Tufts students studying on the university’s program in Madrid received an email Monday night announcing the temporary suspension of classes, with program-specific classes being conducted online next week. Many students on non-Tufts study abroad programs have already been sent home by their host universities.
There are no Tufts students studying in China this semester, according to Senior Director of Study Abroad and Global Education Mala Ghosh. The university plans to monitor the situation in Pavia, Italy, where it conducts summer courses.
In an email to the Tufts community on March 6, Executive Vice President Mike Howard announced that faculty were warned to prepare for student absences due to the impact of coronavirus on their travel and health.
Howard also announced that faculty members at Tufts’ graduate and undergraduate schools were instructed to plan for the possibility that in-person classes are suspended this semester and to prepare contingency plans for such a scenario. He noted, however, that these warnings are entirely precautionary.
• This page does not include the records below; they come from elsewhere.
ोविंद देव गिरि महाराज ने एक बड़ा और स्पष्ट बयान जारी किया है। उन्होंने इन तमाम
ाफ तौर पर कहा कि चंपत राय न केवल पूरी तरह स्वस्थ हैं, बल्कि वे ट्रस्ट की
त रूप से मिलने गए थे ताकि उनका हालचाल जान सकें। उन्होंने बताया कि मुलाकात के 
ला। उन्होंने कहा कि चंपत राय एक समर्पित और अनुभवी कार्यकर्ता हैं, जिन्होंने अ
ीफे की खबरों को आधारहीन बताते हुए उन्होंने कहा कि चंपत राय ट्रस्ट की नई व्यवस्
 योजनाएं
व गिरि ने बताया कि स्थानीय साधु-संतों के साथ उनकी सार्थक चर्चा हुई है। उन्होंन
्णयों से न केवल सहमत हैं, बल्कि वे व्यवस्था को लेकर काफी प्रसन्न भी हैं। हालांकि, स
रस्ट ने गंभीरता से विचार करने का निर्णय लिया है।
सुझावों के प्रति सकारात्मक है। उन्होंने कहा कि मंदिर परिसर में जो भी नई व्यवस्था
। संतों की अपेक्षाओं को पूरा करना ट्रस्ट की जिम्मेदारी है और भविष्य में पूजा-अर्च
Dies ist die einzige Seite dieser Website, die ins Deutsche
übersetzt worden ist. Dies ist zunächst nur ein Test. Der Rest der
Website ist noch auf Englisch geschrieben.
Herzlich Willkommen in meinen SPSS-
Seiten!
“We continue to hope that face-to-face classes during the spring semester are not disrupted. Any updates to academic policies, procedures, or schedules will be communicated to the Tufts community promptly,” Howard wrote in the March 6 email.
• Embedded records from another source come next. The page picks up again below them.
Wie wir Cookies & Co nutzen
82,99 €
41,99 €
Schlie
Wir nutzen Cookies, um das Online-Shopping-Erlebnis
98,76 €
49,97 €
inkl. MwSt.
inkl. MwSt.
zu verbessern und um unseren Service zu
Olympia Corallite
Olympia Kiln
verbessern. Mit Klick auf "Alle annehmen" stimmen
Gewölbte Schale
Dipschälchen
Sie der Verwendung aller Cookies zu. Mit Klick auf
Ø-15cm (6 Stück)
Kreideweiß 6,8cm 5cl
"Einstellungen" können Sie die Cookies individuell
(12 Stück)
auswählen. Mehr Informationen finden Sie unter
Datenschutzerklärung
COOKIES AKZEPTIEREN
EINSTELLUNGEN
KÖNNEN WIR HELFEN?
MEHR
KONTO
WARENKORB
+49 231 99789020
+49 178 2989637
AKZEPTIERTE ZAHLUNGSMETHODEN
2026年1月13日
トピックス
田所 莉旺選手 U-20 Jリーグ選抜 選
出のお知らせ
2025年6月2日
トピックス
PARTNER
The suspension of in-person classes would present a unique challenge for laboratory sciences, which rely on interactive lessons to present material. Professors of classes with lab components would need to be creative in order to complete their spring curricula, according to physics Professor David Hammer.
Hammer, who teaches an 88-person introductory physics class, is optimistic that he could design assignments for outside of the classroom but acknowledged it would be more difficult to adapt a biology or chemistry experiment.
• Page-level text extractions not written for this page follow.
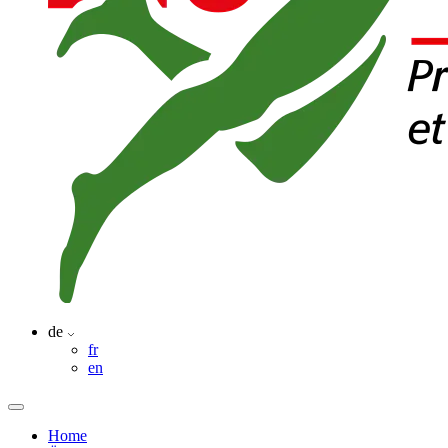
de
fr
en
Home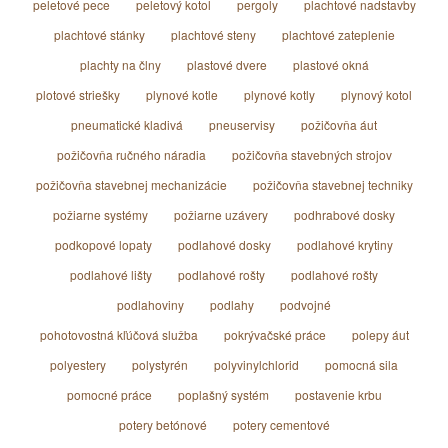
peletové pece
peletový kotol
pergoly
plachtové nadstavby
plachtové stánky
plachtové steny
plachtové zateplenie
plachty na člny
plastové dvere
plastové okná
plotové striešky
plynové kotle
plynové kotly
plynový kotol
pneumatické kladivá
pneuservisy
požičovňa áut
požičovňa ručného náradia
požičovňa stavebných strojov
požičovňa stavebnej mechanizácie
požičovňa stavebnej techniky
požiarne systémy
požiarne uzávery
podhrabové dosky
podkopové lopaty
podlahové dosky
podlahové krytiny
podlahové lišty
podlahové rošty
podlahové rošty
podlahoviny
podlahy
podvojné
pohotovostná kľúčová služba
pokrývačské práce
polepy áut
polyestery
polystyrén
polyvinylchlorid
pomocná sila
pomocné práce
poplašný systém
postavenie krbu
potery betónové
potery cementové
“Because it’s introductory physics, the physical world is readily available,” Hammer said. “If it were a chemistry lab, I bet there are still things that one could do, depending what the topic is that you want to address, but it’s way more challenging.”
The list of schools suspending in-person classes includes Northeastern University’s Seattle campus, which will move to a remote option. Students on Northeastern’s Boston campus will continue to attend class as normal.
Many Boston-area universities, however, have been forced to react to the coronavirus outbreak in Massachusetts, where 41 people have been positively diagnosed as of March 9.
Amherst announced on Monday the cancellation of classes beginning later this week and that all classes will be conducted remotely beginning after its spring break, beginning on March 23. Amherst students were asked to leave campus by March 16.
The Massachusetts Institute of Technology (MIT) also announced on Monday that all classes with more than 150 people will be conducted remotely. MIT previously banned all university-related events with more than 150 people and suspended school-sponsored international travel for faculty, students and staff.
Harvard University similarly prohibited school-sponsored international and non-essential domestic travel and discouraged events with more than 100 attendees.
Tufts attempted to ease anxiety over COVID-19 on March 2, when University President Anthony Monaco and other university officials dined with community leaders in Chinatown, where Tufts’ Health Sciences campus is located. Their lunch was an effort to show support for local residents and restaurants, which have taken a hit amid coronavirus concerns.
Monaco announced in an email to the Tufts community two days later that Howard will lead the university’s coronavirus response.
Howard confirmed the creation of four working groups in his March 6 email. One working group will focus on establishing operational, academic and clinical continuity, while the others will address student life, health and communications, respectively.
Howard also announced that administrators will share a summary of coronavirus-related decisions and updates at least once a week with the Tufts community while continuing to send urgent communications as necessary.